I am grateful to members of the OKF Open Data in Science working group for making this article possible and for their much appreciated input to the manuscript. Particular thanks must go to Daniel Mietchen for his helpful comments and suggestions.

References

  1. 1. Research Information Network (2008) To share or not to share: research data outputs. Available: http://www.rin.ac.uk/our-work/data-management-and-curation/share-or-not-share-research-data-outputs. Accessed 27 October 2011.
  2. 2. Walport W, Brest P (2011) Sharing research data to improve public health. Lancet 377: 537–539.
  3. 3. House of Commons Science and Technology Committee (2011) Science and Technology Committee – eighth report. Peer review in scientific publications. http://www.publications.parliament.uk/pa/cm201012/cmselect/cmsctech/856/85602.htm. Accessed 27 October 2011.
  4. 4. Global Biodiversity Information Facility (2011) New incentive for biodiversity data publishing [press release]. Available: http://www.gbif.org/communications/news-and-events/showsingle/article/new-incentive-for-biodiversity-data-publishing.
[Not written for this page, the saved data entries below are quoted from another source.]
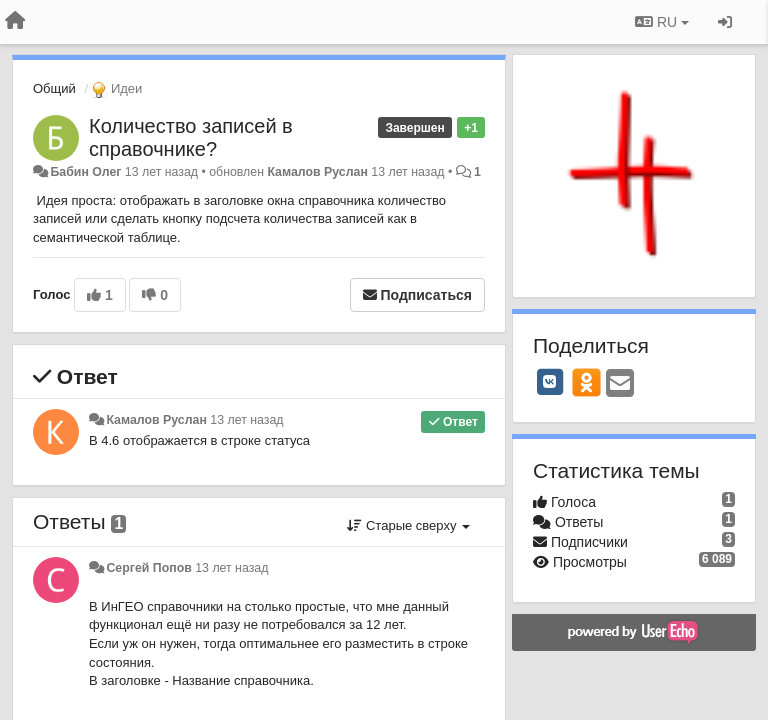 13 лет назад (246, 420)
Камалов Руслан (317, 172)
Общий (54, 88)
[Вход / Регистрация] (725, 22)
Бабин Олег (85, 172)
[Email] (620, 384)
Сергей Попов (148, 568)
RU (662, 22)
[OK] (586, 382)
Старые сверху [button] (408, 525)
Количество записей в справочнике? (191, 137)
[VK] (550, 382) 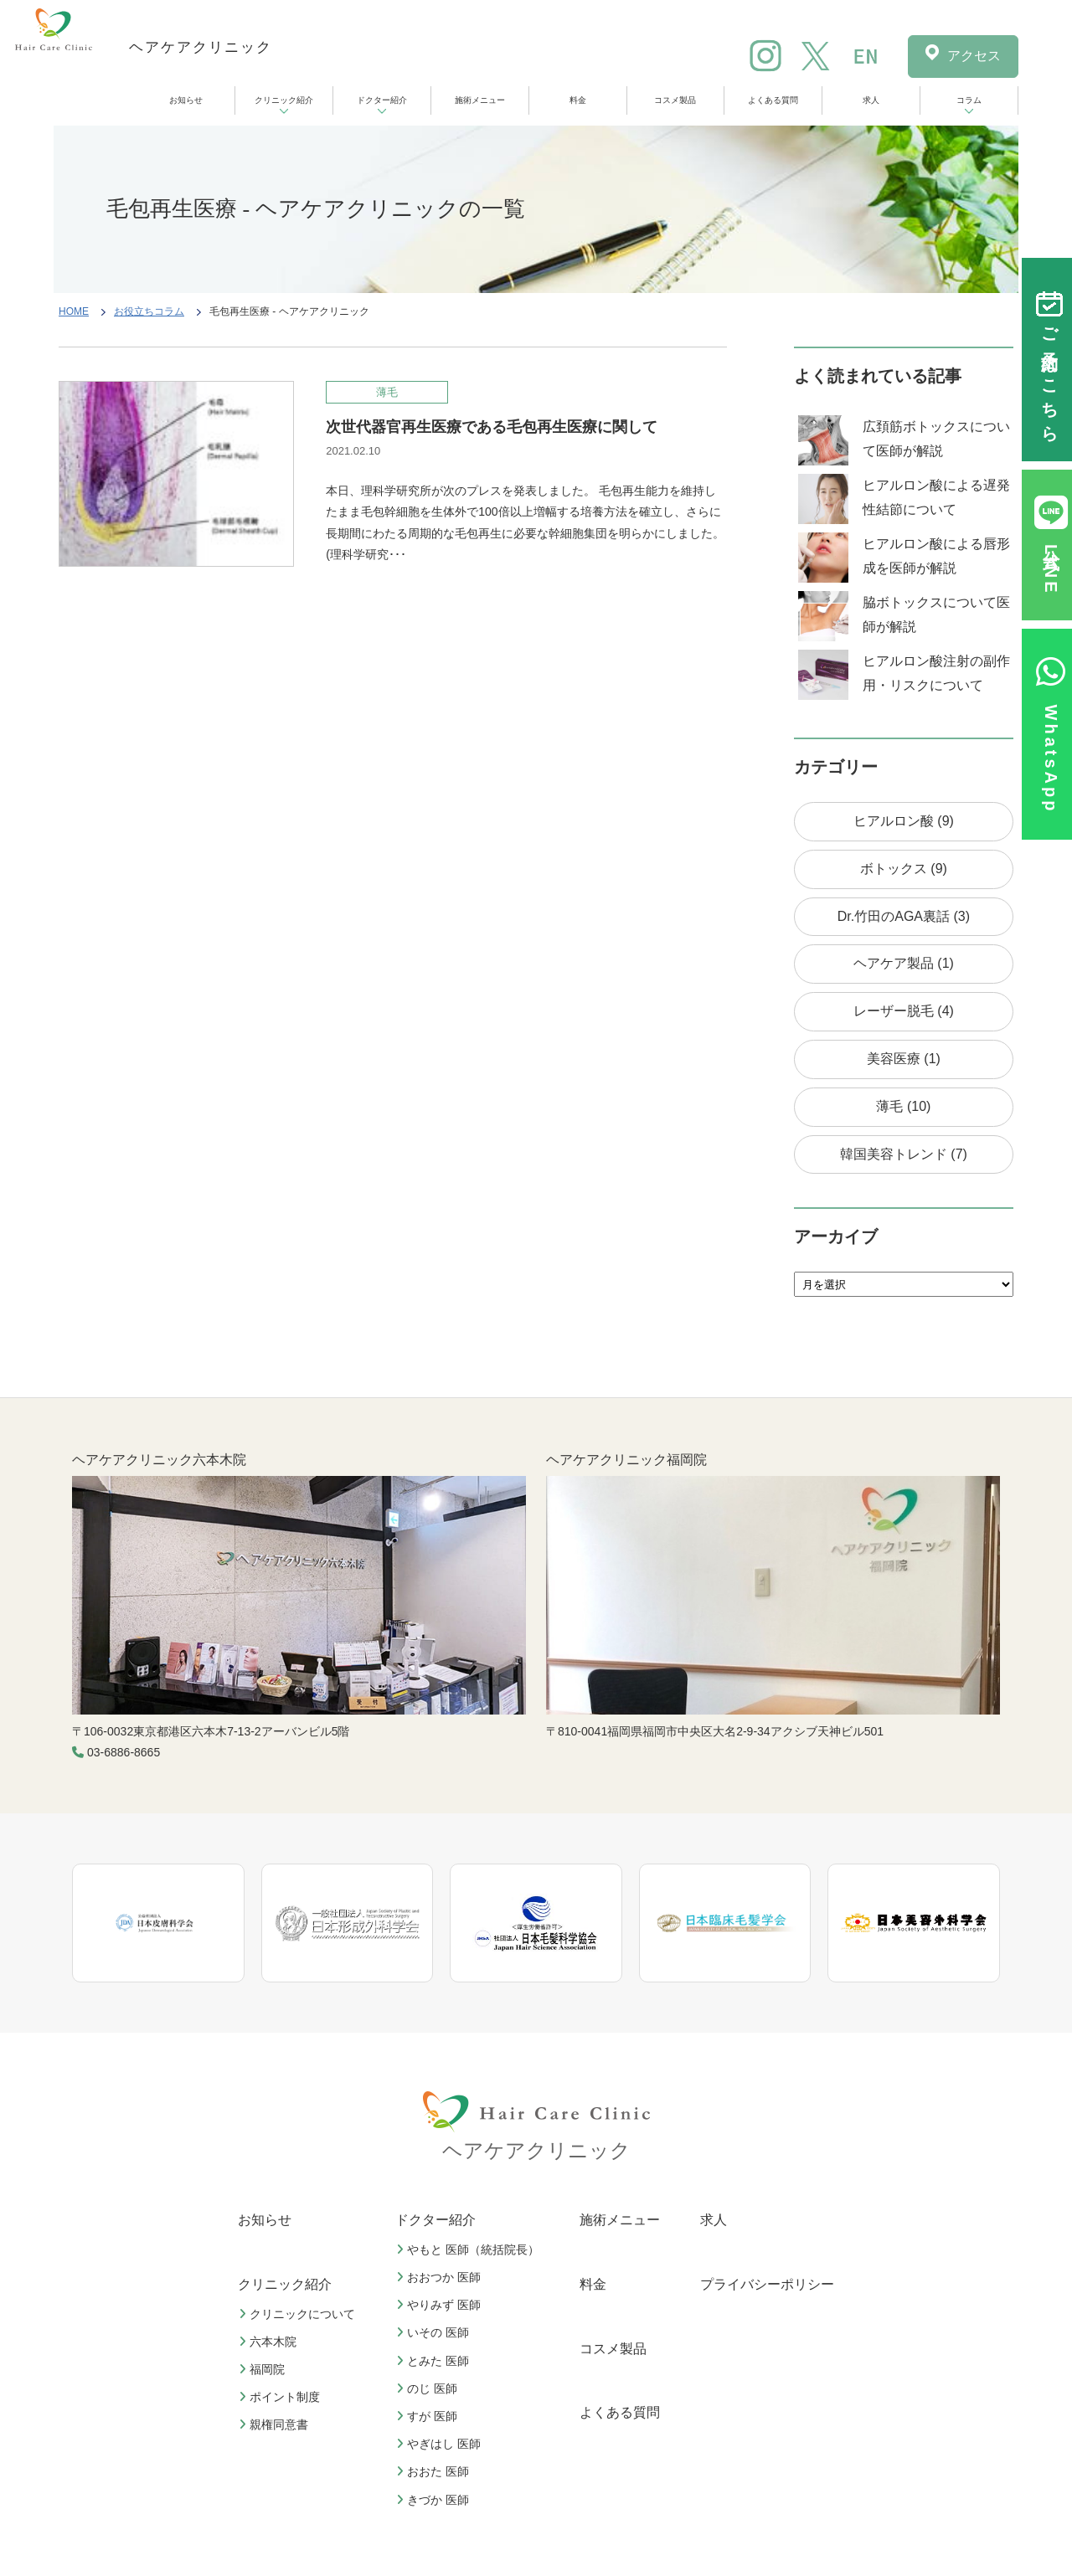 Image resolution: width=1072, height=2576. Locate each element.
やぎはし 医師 (440, 2443)
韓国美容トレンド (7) (903, 1154)
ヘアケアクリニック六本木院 (159, 1460)
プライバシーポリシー (767, 2284)
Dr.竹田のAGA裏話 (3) (904, 916)
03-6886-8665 (123, 1752)
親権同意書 (275, 2424)
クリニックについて (299, 2314)
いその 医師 (434, 2332)
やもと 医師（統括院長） (469, 2249)
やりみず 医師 (440, 2304)
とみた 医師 (434, 2361)
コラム (969, 100)
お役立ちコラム (149, 311)
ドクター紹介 (382, 100)
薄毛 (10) (903, 1106)
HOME (74, 311)
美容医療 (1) (904, 1058)
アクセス (974, 56)
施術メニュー (480, 100)
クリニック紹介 (284, 100)
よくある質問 (773, 100)
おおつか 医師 (440, 2277)
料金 (578, 100)
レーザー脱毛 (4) (903, 1011)
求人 (871, 100)
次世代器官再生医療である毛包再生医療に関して (491, 427)
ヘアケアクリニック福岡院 (626, 1460)
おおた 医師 (434, 2471)
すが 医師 (428, 2416)
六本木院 (269, 2341)
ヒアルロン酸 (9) (903, 821)
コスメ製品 (675, 100)
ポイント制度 (281, 2397)
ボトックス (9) (903, 868)
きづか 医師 (434, 2500)
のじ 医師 (428, 2388)
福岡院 (264, 2369)
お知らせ (186, 100)
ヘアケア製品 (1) (903, 963)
Accessed 27 October 2011.
  5. 5. Nyman T, Vikberg V, Smith D. R, Boevé J (2010) How common is ecological speciation in plant-feeding insects? A ‘Higher’ Nematinae perspective. BMC Evolutionary Biology 10: 266.
  6. 6. Nyman T (25 May 2011) On the unbearable lightness of mandatory data sharing. BioMed Central Blog. Available: http://blogs.openaccesscentral.com/blogs/bmcblog/entry/on_the_unbearable_lightness_of. Accessed 27 October 2011.
  7. 7. Vogeli C, Yucel R, Bendavid E, Jones L, Anderson M, et al. (2006) Data withholding and the next generation of scientists: results of a national survey. Academic Medicine 81: 28–136.
  8. 8. Piwowar H. A, Day R. S, Fridsma D. B (2007) Sharing detailed research data is associated with increased citation rate. PLoS ONE 2: e308.
  9. 9. Piwowar H. A, Vision T. J, Whitlock M. C (2011) Data archiving is a good investment. Nature 473: 285.
  10. 10. Samwald M, Jentzsch A, Bouton C, Stie Kallesøe C, Willighagen E, et al. (2011) Linked open drug data for pharmaceutical research and development. J Cheminform 3: 19.